Proline accumulation in Escherichia coli is mediated by three proline porters. Proline catabolism is effected by proline porter I (PPI) and proline/delta 1-pyrroline carboxylate dehydrogenase. Proline did not accumulate cytoplasmically when E. coli was subjected to osmotic stress in minimal salts medium. Although PPI is induced when proline is provided as carbon or nitrogen source, its activity decreased following growth of the bacteria in minimal salts medium of high osmotic strength. Proline dehydrogenase was induced by proline in low or high osmotic strength media. Proline porter II (PPII) was both activated and induced in osmotically stressed bacteria, though the dependencies of the two responses on medium osmolarity differed. Osmotic downshift during the transport measurement decreased the uptake of proline, serine and glutamine by bacteria cultured in media of high osmotic strength. Thus, while osmotic upshift caused specific activation of PPII, osmotic downshift caused a non-specific reduction in amino acid uptake. Glycine betaine inhibited the uptake of [14C]proline via PPII and PPIII but not via PPI. The dependence of that inhibition on glycine betaine concentration was similar when PPII was uninduced, induced or activated by osmotic stress, or induced by amino acid limited growth. Thus PPII and PPIII, not PPI, contribute to the mechanism of osmoprotection by proline and glycine betaine. The tendency for exogenous proline to accumulate in the cytoplasm of bacteria exposed to osmotic stress would, however, be countered by increased proline catabolism.

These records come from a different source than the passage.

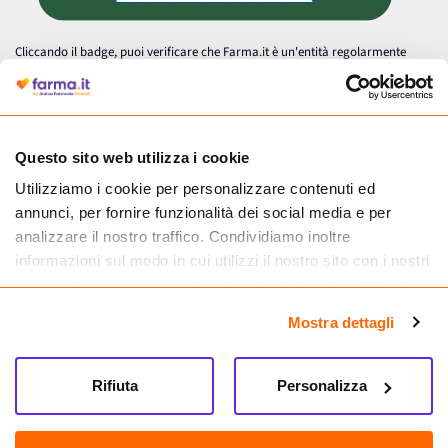
Cliccando il badge, puoi verificare che Farma.it è un'entità regolarmente
autorizzata dal Ministero della Salute a effettuare la vendita online di
medicinali.
Questo sito web utilizza i cookie
Utilizziamo i cookie per personalizzare contenuti ed
annunci, per fornire funzionalità dei social media e per
analizzare il nostro traffico. Condividiamo inoltre
informazioni sul modo in cui utilizzi il nostro sito con i nostri
partner che si occupano di analisi dei dati web, pubblicità e
social media, i quali potrebbero combinarle con altre
Mostra dettagli
informazioni che hai fornito loro o che hanno raccolto dal
tuo utilizzo dei loro servizi.
Seguici su
Rifiuta
Personalizza
Farma.it S.a.s. P. IVA 07417261216 REA: NA-884088
CREDITS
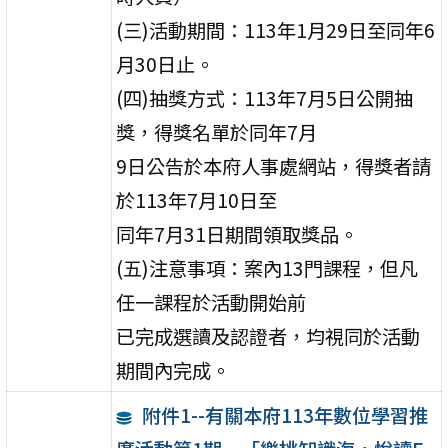
(三)活動期間：113年1月29日至同年6
月30日止。
(四)抽獎方式：113年7月5日公開抽
獎，得獎名單於同年7月
9日公告於本府人事處網站，得獎者請
於113年7月10日至
同年7月31日期間領取獎品。
(五)注意事項：案內13門課程，但凡
任一課程於活動開始前
已完成選讀及認證者，均視同於活動
期間內完成。
附件1--有關本府113年數位學習推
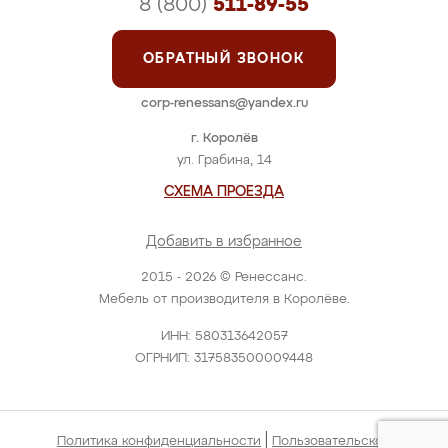
8 (800)
511-89-55
ОБРАТНЫЙ ЗВОНОК
corp-renessans@yandex.ru
г. Королёв
ул. Грабина, 14
СХЕМА ПРОЕЗДА
Добавить в избранное
2015 - 2026 © Ренессанс.
Мебель от производителя в Королёве.
ИНН: 580313642057
ОГРНИП: 317583500009448
|
Политика конфиденциальности
Пользовательское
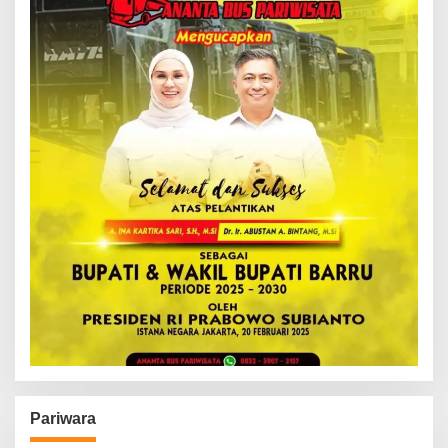
Pariwara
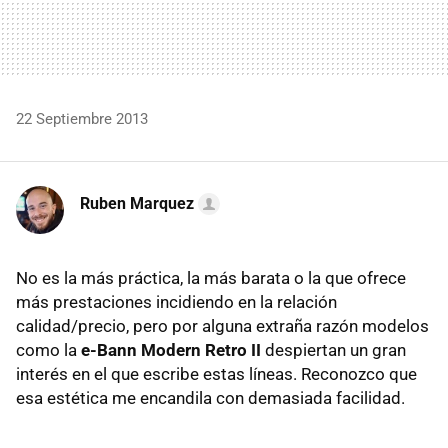
22 Septiembre 2013
Ruben Marquez
No es la más práctica, la más barata o la que ofrece
más prestaciones incidiendo en la relación
calidad/precio, pero por alguna extraña razón modelos
como la
e-Bann Modern Retro II
despiertan un gran
interés en el que escribe estas líneas. Reconozco que
esa estética me encandila con demasiada facilidad.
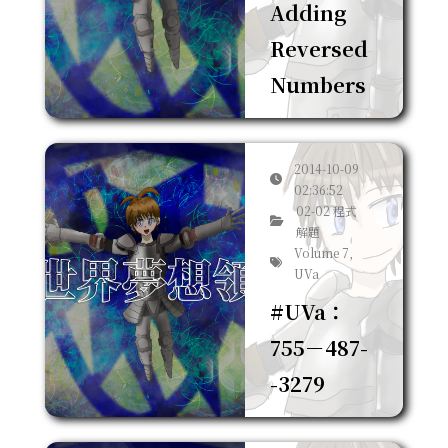
Adding
Reversed
Numbers
2014-10-09
02:36:52
02-02 程式
解題
Volume 7,
UVa
#UVa：
755－487-
-3279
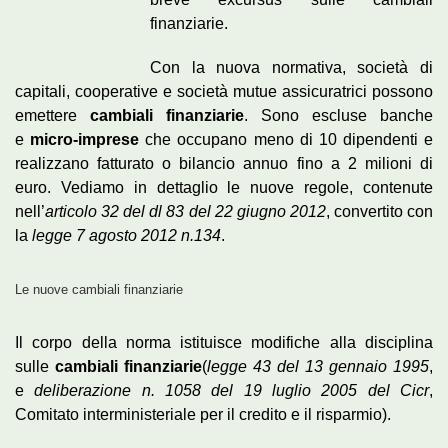
finanziarie.
Con la nuova normativa, società di
capitali, cooperative e società mutue assicuratrici possono
emettere
cambiali finanziarie
. Sono escluse banche
e
micro-imprese
che occupano meno di 10 dipendenti e
realizzano fatturato o bilancio annuo fino a 2 milioni di
euro. Vediamo in dettaglio le nuove regole, contenute
nell’
articolo 32 del dl 83 del 22 giugno 2012
, convertito con
la
legge 7 agosto 2012 n.134
.
Le nuove cambiali finanziarie
Il corpo della norma istituisce modifiche alla disciplina
sulle
cambiali finanziarie
(
legge 43 del 13 gennaio 1995
,
e
deliberazione n. 1058 del 19 luglio 2005 del Cicr
,
Comitato interministeriale per il credito e il risparmio).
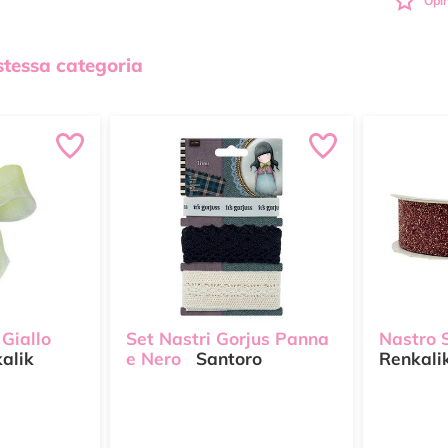
Opin
 stessa categoria
Giallo
Set Nastri Gorjus Panna
Nastro 
alik
e Nero
Santoro
Renkali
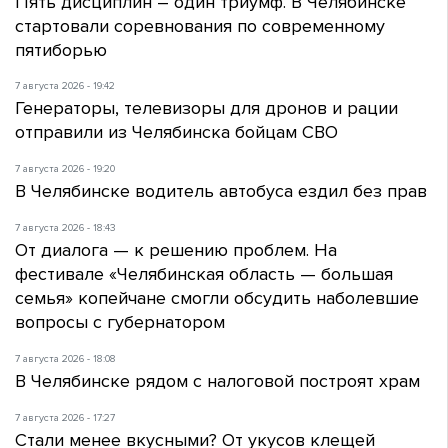
Пять дисциплин – один триумф. В Челябинске
стартовали соревнования по современному
пятиборью
7 августа 2026 - 19:42
Генераторы, телевизоры для дронов и рации
отправили из Челябинска бойцам СВО
7 августа 2026 - 19:20
В Челябинске водитель автобуса ездил без прав
7 августа 2026 - 18:43
От диалога — к решению проблем. На
фестивале «Челябинская область — большая
семья» копейчане смогли обсудить наболевшие
вопросы с губернатором
7 августа 2026 - 18:08
В Челябинске рядом с налоговой построят храм
7 августа 2026 - 17:27
Стали менее вкусными? От укусов клещей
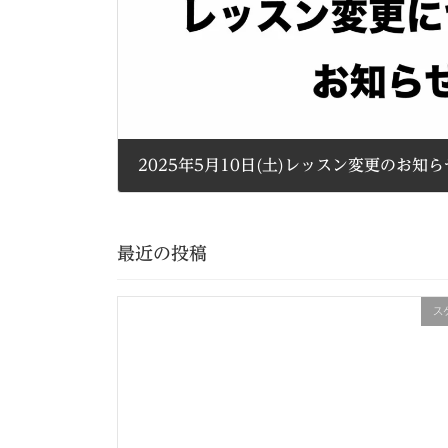
2025年5月10日(土)レッスン変更のお知
2025年5月8日
最近の投稿
ス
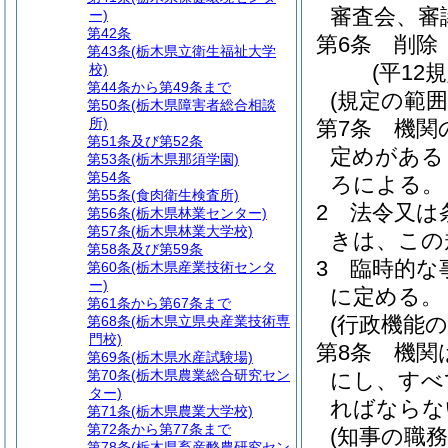
審査会、審
ー)
第42条
第6条
削除
第43条
(栃木県立衛生福祉大学
(平12規
校)
第44条から第49条まで
(規定の範囲
第50条
(栃木県障害者総合相談
所)
第7条
機関
第51条及び第52条
定めがある
第53条
(栃木県那須学園)
第54条
ろによる。
第55条
(食肉衛生検査所)
2
法令又は
第56条
(栃木県林業センター)
第57条
(栃木県林業大学校)
きは、この
第58条及び第59条
3
臨時的な
第60条
(栃木県産業技術センタ
ー)
に定める。
第61条から第67条まで
(行政機能の
第68条
(栃木県立県央産業技術専
門校)
第8条
機関
第69条
(栃木県水産試験場)
第70条
(栃木県農業総合研究セン
にし、すべ
ター)
ればならな
第71条
(栃木県農業大学校)
第72条から第77条まで
(知事の職務
第78条
(栃木県畜産酪農研究セン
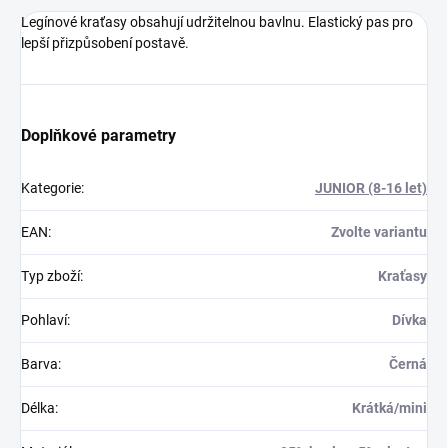
Legínové kraťasy obsahují udržitelnou bavlnu. Elastický pas pro
lepší přizpůsobení postavě.
Doplňkové parametry
Kategorie
:
JUNIOR (8-16 let)
EAN
:
Zvolte variantu
Typ zboží
:
Kraťasy
Pohlaví
:
Dívka
Barva
:
Černá
Délka
:
Krátká/mini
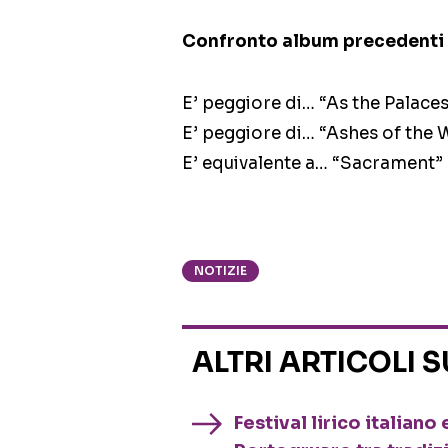
Confronto album precedenti 
E’ peggiore di… “As the Palace
E’ peggiore di… “Ashes of the
E’ equivalente a… “Sacrament”
NOTIZIE
ALTRI ARTICOLI 
Festival lirico italian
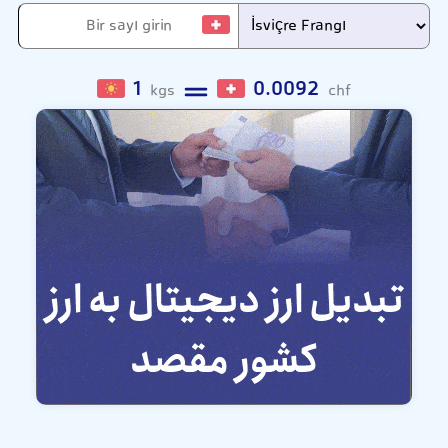
1
0.0092
kgs
chf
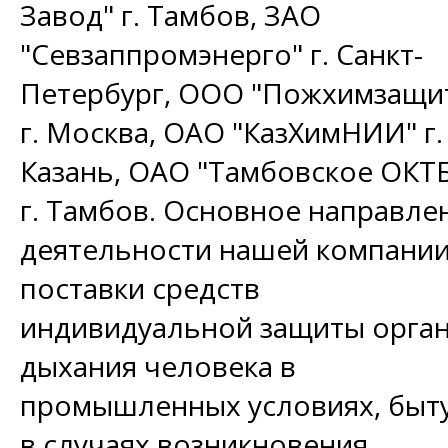
Завод" г. Тамбов, ЗАО
"Севзаппромэнерго" г. Санкт-
Петербург, ООО "Пожхимзащи
г. Москва, ОАО "КазХимНИИ" г.
Казань, ОАО "Тамбовское ОКТ
г. Тамбов. Основное направле
деятельности нашей компании
поставки средств
индивидуальной защиты орга
дыхания человека в
промышленных условиях, быту
в случаях возникновения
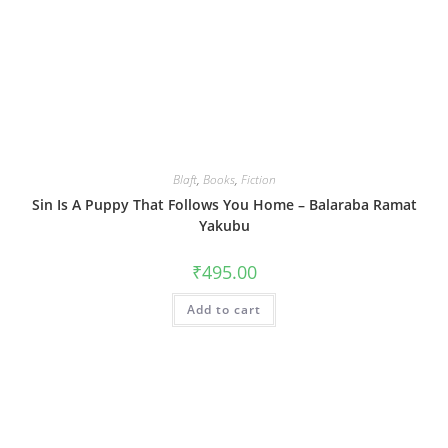
Blaft
,
Books
,
Fiction
Sin Is A Puppy That Follows You Home – Balaraba Ramat
Yakubu
₹
495.00
Add to cart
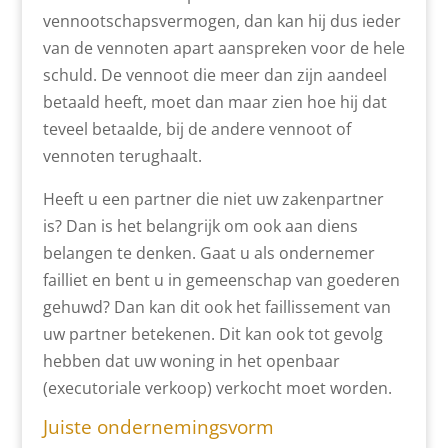
vennootschapsvermogen, dan kan hij dus ieder
van de vennoten apart aanspreken voor de hele
schuld. De vennoot die meer dan zijn aandeel
betaald heeft, moet dan maar zien hoe hij dat
teveel betaalde, bij de andere vennoot of
vennoten terughaalt.
Heeft u een partner die niet uw zakenpartner
is? Dan is het belangrijk om ook aan diens
belangen te denken. Gaat u als ondernemer
failliet en bent u in gemeenschap van goederen
gehuwd? Dan kan dit ook het faillissement van
uw partner betekenen. Dit kan ook tot gevolg
hebben dat uw woning in het openbaar
(executoriale verkoop) verkocht moet worden.
Juiste ondernemingsvorm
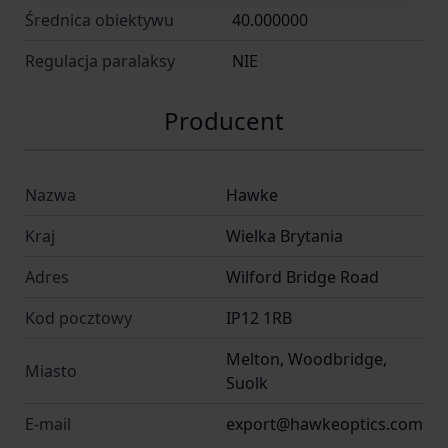
Średnica obiektywu
40.000000
Regulacja paralaksy
NIE
Producent
Nazwa
Hawke
Kraj
Wielka Brytania
Adres
Wilford Bridge Road
Kod pocztowy
IP12 1RB
Melton, Woodbridge,
Miasto
Suolk
E-mail
export@hawkeoptics.com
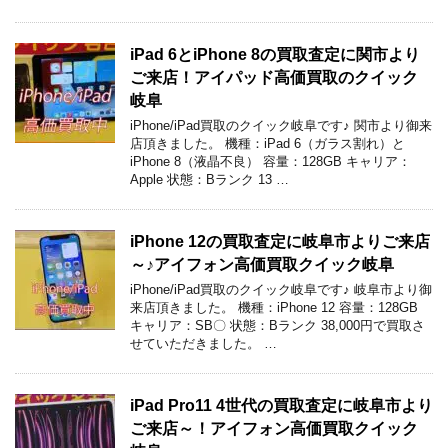
iPad 6とiPhone 8の買取査定に関市より
ご来店！アイパッド高価買取のクイック
岐阜
iPhone/iPad買取のクイック岐阜です♪ 関市より御来
店頂きました。 機種：iPad 6（ガラス割れ）と
iPhone 8（液晶不良） 容量：128GB キャリア：
Apple 状態：Bランク 13 …
iPhone 12の買取査定に岐阜市よりご来店
～♪アイフォン高価買取クイック岐阜
iPhone/iPad買取のクイック岐阜です♪ 岐阜市より御
来店頂きました。 機種：iPhone 12 容量：128GB
キャリア：SB〇 状態：Bランク 38,000円で買取さ
せていただきました。 …
iPad Pro11 4世代の買取査定に岐阜市より
ご来店～！アイフォン高価買取クイック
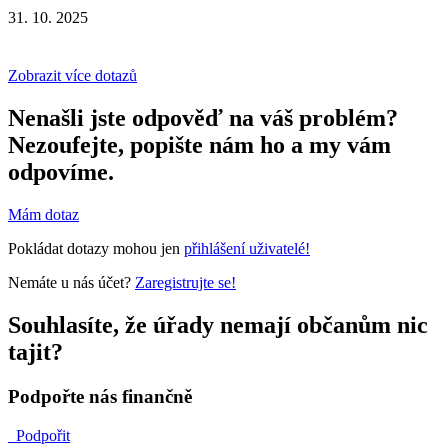
31. 10. 2025
Zobrazit více dotazů
Nenašli jste odpověď na váš problém?
Nezoufejte, popište nám ho a my vám
odpovíme.
Mám dotaz
Pokládat dotazy mohou jen
přihlášení uživatelé!
Nemáte u nás účet?
Zaregistrujte se!
Souhlasíte, že úřady nemají občanům nic
tajit?
Podpořte nás finančně
Podpořit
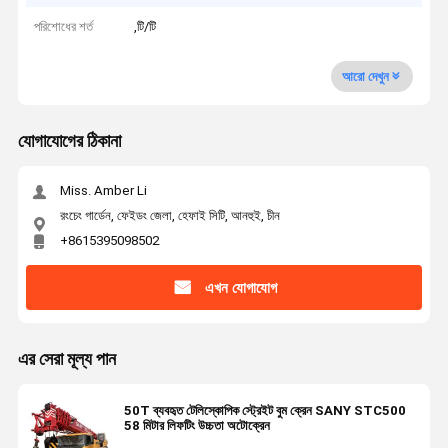
পরিশোধের শর্ত
,টি/টি
আরো দেখুন
যোগাযোগের ঠিকানা
Miss. Amber Li
রংচেং গার্ডেন, ফেইডং জেলা, হেফাই সিটি, আনহুই, চীন
+8615395098502
এখন যোগাযোগ
এর সেরা মূল্য পান
50T ব্যবহৃত টেলিস্কোপিক স্ট্রেইট বুম ক্রেন SANY STC500
58 মিটার লিফটিং উচ্চতা অটোক্রেন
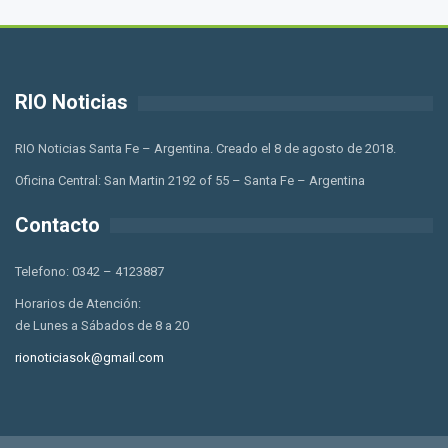
RIO Noticias
RIO Noticias Santa Fe – Argentina. Creado el 8 de agosto de 2018.
Oficina Central: San Martin 2192 of 55 – Santa Fe – Argentina
Contacto
Telefono: 0342 – 4123887
Horarios de Atención:
de Lunes a Sábados de 8 a 20
rionoticiasok@gmail.com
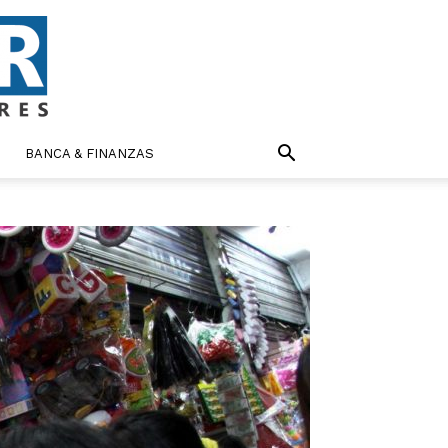
BANCA & FINANZAS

Proline transport and osmotic stress response in Escherichia coli K-12.

Proline is accumulated in Escherichia coli via two active transport systems, proline porter I (PPI) and PPII. In our experiments, PPI was insensitive to catabolite repression and was reduced in activity twofold when bacteria were subjected to amino acid-limited growth. PPII, which has a lower affinity for proline than PPI, was induced by tryptophan-limited growth. PPII activity was elevated in bacteria that were subjected to osmotic stress during growth or the transport measurement. Neither PPI nor uptake of serine or glutamine was affected by osmotic stress. Mutation proU205, which was similar in genetic map location and phenotype to other proU mutations isolated in E. coli and Salmonella typhimurium, influenced the sensitivity of the bacteria to the toxic proline analogs azetidine-2-carboxylate and 3,4-dehydroproline, the proline requirements of auxotrophs, and the osmoprotective effect of proline. This mutation did not influence proline uptake via PPI or PPII. A very low uptake activity (6% of the PPII activity) observed in osmotically stressed bacteria lacking PPI and PPII was not observed when the proU205 lesion was introduced.